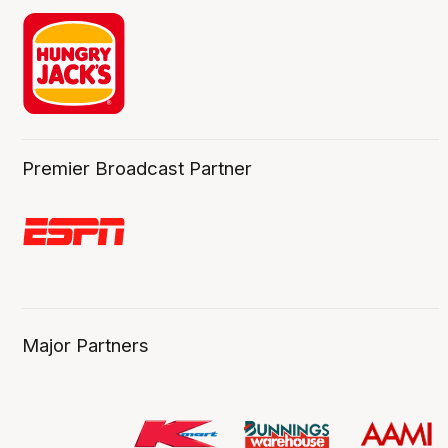
Premier Broadcast Partner
Major Partners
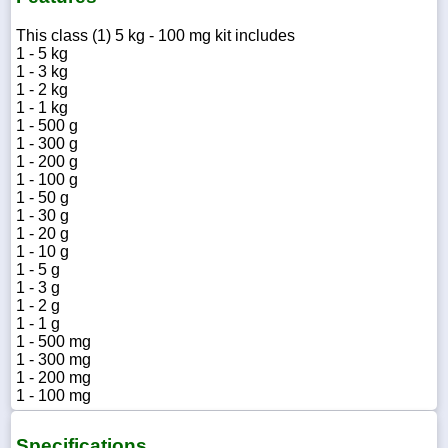
This class (1) 5 kg - 100 mg kit includes
1 - 5 kg
1 - 3 kg
1 - 2 kg
1 - 1 kg
1 - 500 g
1 - 300 g
1 - 200 g
1 - 100 g
1 - 50 g
1 - 30 g
1 - 20 g
1 - 10 g
1 - 5 g
1 - 3 g
1 - 2 g
1 - 1 g
1 - 500 mg
1 - 300 mg
1 - 200 mg
1 - 100 mg
Specifications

-=-=-

▶ PROBLEM REQUIREMENTS
Copy out all the entries precisely. No images.

▶ RESULT
Premier Broadcast Partner
Major Partners
This class (1) 5 kg - 100 mg kit includes
1 - 5 kg
1 - 3 kg
1 - 2 kg
1 - 1 kg
1 - 500 g
1 - 300 g
1 - 200 g
1 - 100 g
1 - 50 g
1 - 30 g
1 - 20 g
1 - 10 g
1 - 5 g
1 - 3 g
1 - 2 g
1 - 1 g
1 - 500 mg
1 - 300 mg
1 - 200 mg
1 - 100 mg
Specifications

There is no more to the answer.